Kolber recounts how her childhood home was an anxiety-inducing, tumultuous environment. Instead of getting professional help for their marriage and underlying issues, her parents hosted church groups to pray away their dysfunction. She writes, “I can’t help but consider that God might have worked to address our household’s dysfunction through more concrete means … I know now that we were looking for an exclusively spiritual answer to a largely psychological and physiological problem.”
Over the years, when my own prayers to “feel better” seemingly went unanswered, I began using new approaches to address the anxiety I experienced. Many of these involved moving my body in ways that helped me physically process the anxious feeling I’d stuffed into the basement of my being. Taking long walks, stretching, and spending time outside in nature all were deeply healing practices that I continue to this day. Therapy also remains a helpful tool for processing both the past and the present with a compassionate witness.
These practices have been incredibly helpful, and I know they are gifts God has provided for me to address the underlying issues creating anxiety in my life. But because we are body, soul, and spirit, I’ve also found I need spiritually grounding practices as well as physical options. Daily times of silence and stillness, along with a more listening-oriented approach to prayer, have been deeply impactful. By waiting with God in quiet moments or pondering a passage of Scripture, one of God’s names, or an image from the Gospels, I sense God’s presence in a way I didn’t before.
My spiritual mentor, Debra, suggested an additional practice that’s been meaningful. It helps me shift away from the belief that anxiety is something to endure and instead acknowledge that it has something to teach me. She suggested that when I experience fearful thoughts, I ask a gentle question: What is God’s invitation to me in this?

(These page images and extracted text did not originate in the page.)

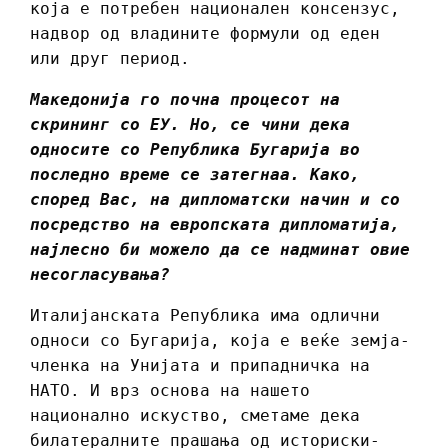
која е потребен национален консензус,
надвор од владините формули од еден
или друг период.
Македонија го почна процесот на
скрининг со ЕУ. Но, се чини дека
односите со Република Бугарија во
последно време се затегнаа. Како,
според Вас, на дипломатски начин и со
посредство на европската дипломатија,
најлесно би можело да се надминат овие
несогласувања?
Италијанската Република има одлични
односи со Бугарија, која е веќе земја-
членка на Унијата и припадничка на
НАТО. И врз основа на нашето
национално искуство, сметаме дека
билатералните прашања од историски-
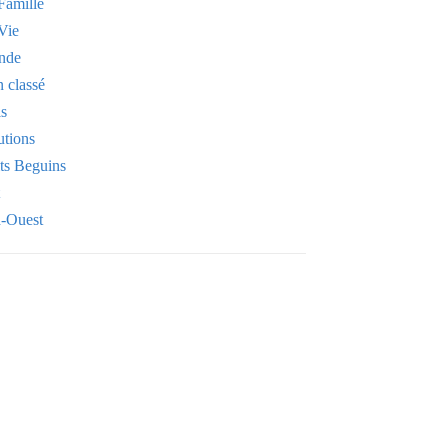
Famille
Vie
nde
 classé
is
utions
its Beguins
-Ouest
Your email
OK
VOTRE ADRESSE EMAIL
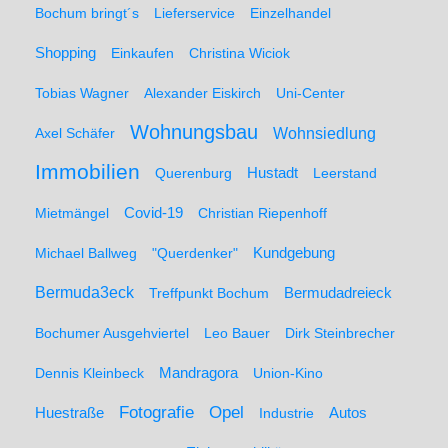
Bochum bringt´s
Lieferservice
Einzelhandel
Shopping
Einkaufen
Christina Wiciok
Tobias Wagner
Alexander Eiskirch
Uni-Center
Wohnungsbau
Wohnsiedlung
Axel Schäfer
Immobilien
Hustadt
Querenburg
Leerstand
Mietmängel
Covid-19
Christian Riepenhoff
Michael Ballweg
"Querdenker"
Kundgebung
Bermuda3eck
Bermudadreieck
Treffpunkt Bochum
Bochumer Ausgehviertel
Leo Bauer
Dirk Steinbrecher
Dennis Kleinbeck
Mandragora
Union-Kino
Fotografie
Opel
Huestraße
Industrie
Autos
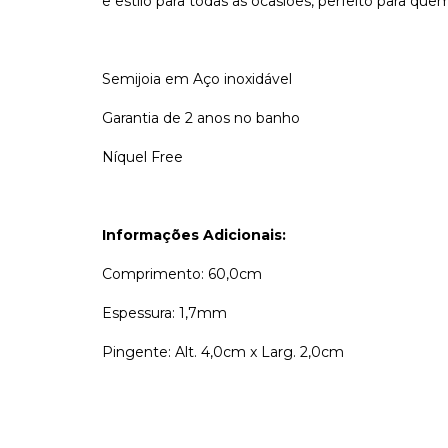
e estilo para todas as ocasiões, perfeito para quem
Semijoia em Aço inoxidável
Garantia de 2 anos no banho
Níquel Free
Informações Adicionais:
Comprimento: 60,0cm
Espessura: 1,7mm
Pingente: Alt. 4,0cm x Larg. 2,0cm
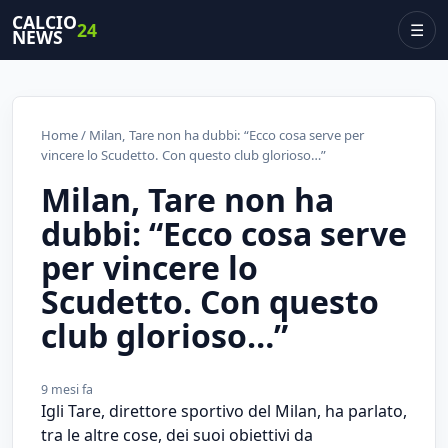
CALCIO
24
☰
NEWS
Home
/ Milan, Tare non ha dubbi: “Ecco cosa serve per
vincere lo Scudetto. Con questo club glorioso…”
Milan, Tare non ha
dubbi: “Ecco cosa serve
per vincere lo
Scudetto. Con questo
club glorioso…”
9 mesi fa
Igli Tare, direttore sportivo del Milan, ha parlato,
tra le altre cose, dei suoi obiettivi da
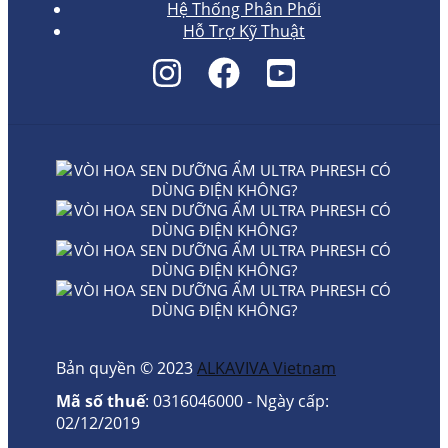
Hệ Thống Phân Phối
Hỗ Trợ Kỹ Thuật
Bản quyền © 2023
ALKAVIVA Vietnam
Mã số thuế
: 0316046000 - Ngày cấp:
02/12/2019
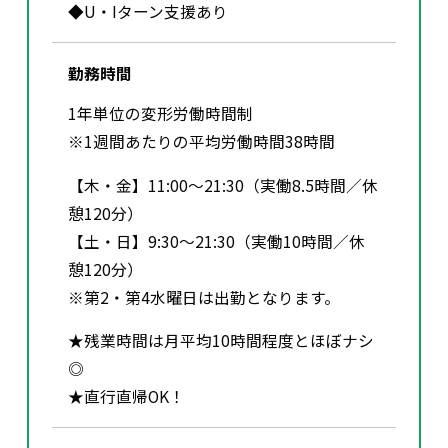
◆U・Iターン支援あり
勤務時間
1年単位の変形労働時間制
※1週間あたりの平均労働時間38時間
【木・金】11:00～21:30（実働8.5時間／休
憩120分）
【土・日】9:30～21:30（実働10時間／休
憩120分）
※第2・第4水曜日は出勤となります。
★残業時間は月平均10時間程度とほぼナシ
◎
★直行直帰OK！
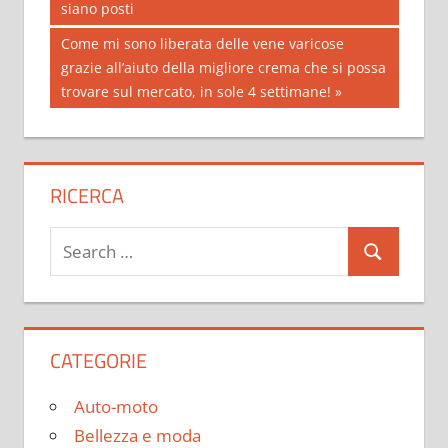
Post:
siano posti
navigation
Next
Come mi sono liberata delle vene varicose
Post:
grazie all’aiuto della migliore crema che si possa
trovare sul mercato, in sole 4 settimane!
RICERCA
Search
Search
for:
CATEGORIE
Auto-moto
Bellezza e moda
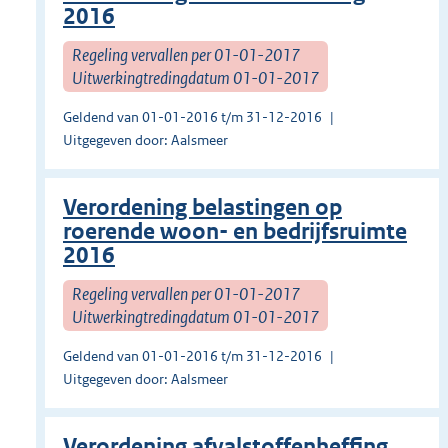
2016
Regeling vervallen per 01-01-2017
Uitwerkingtredingdatum 01-01-2017
Geldend van 01-01-2016 t/m 31-12-2016
Uitgegeven door: Aalsmeer
Verordening belastingen op
roerende woon- en bedrijfsruimte
2016
Regeling vervallen per 01-01-2017
Uitwerkingtredingdatum 01-01-2017
Geldend van 01-01-2016 t/m 31-12-2016
Uitgegeven door: Aalsmeer
Verordening afvalstoffenheffing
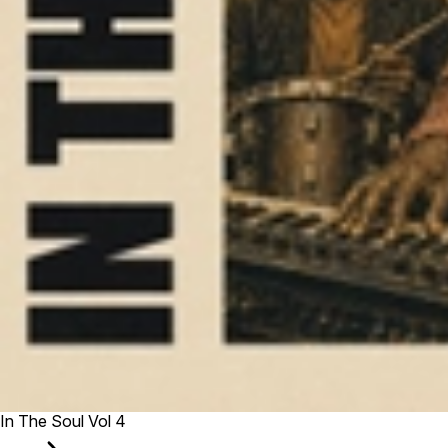
In The Soul Vol 4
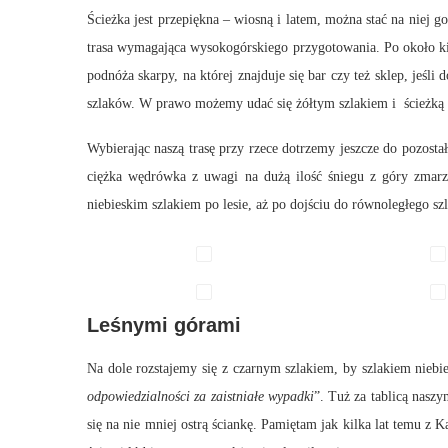
Ścieżka jest przepiękna – wiosną i latem, można stać na niej g
trasa wymagająca wysokogórskiego przygotowania. Po około ki
podnóża skarpy, na której znajduje się bar czy też sklep, jeśl
szlaków. W prawo możemy udać się żółtym szlakiem i ścieżką
Wybierając naszą trasę przy rzece dotrzemy jeszcze do pozosta
ciężka wędrówka z uwagi na dużą ilość śniegu z góry zmar
niebieskim szlakiem po lesie, aż po dojściu do równoległego 
Leśnymi górami
Na dole rozstajemy się z czarnym szlakiem, by szlakiem niebie
odpowiedzialności za zaistniałe wypadki
”. Tuż za tablicą nasz
się na nie mniej ostrą ściankę. Pamiętam jak kilka lat temu z K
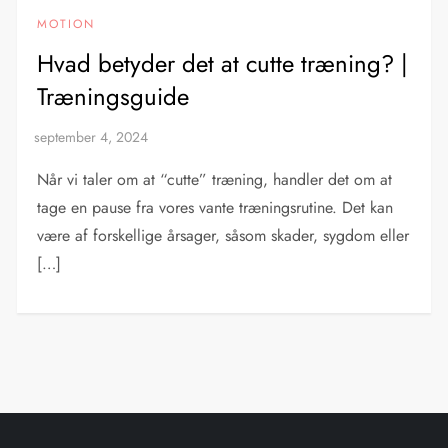
MOTION
Hvad betyder det at cutte træning? |
Træningsguide
Når vi taler om at “cutte” træning, handler det om at
tage en pause fra vores vante træningsrutine. Det kan
være af forskellige årsager, såsom skader, sygdom eller
[…]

Approaching restless feelings with a sense of curiosity has helped me explore what God might be inviting me into when I experience them. I know anxiety is not of God, but I can still find Him working within me when I feel uneasy.
When nervous thoughts creep in, I often sense that God is inviting me into further exploration of what’s beneath them. What core fear is present? What lie am I believing? What is at the root? At other times, I’ve sensed an invitation to change some of my habits, to seek additional help, to move my body in novel ways, or to try a new spiritual practice. Sometimes the invitation is simply to be with God in the unsettling moment until it passes.
Reframing anxiety as an invitation to go deeper with God has been a huge, helpful, and hopeful shift for me. I’ve tried ignoring and stuffing down anxious thoughts, praying them away, overidentifying with them, or blaming God, others, or myself for the ways it felt my body and mind were betraying me. Instead, I’ve begun to understand the complexity of my worries—and to see how a gentle body, soul, and spirit approach is necessary to experience healing. Now, when I begin circling the multistoried parking garage of anxiety, I find a safe place to park and ask God, “What are You inviting me to experience—right here and right now?”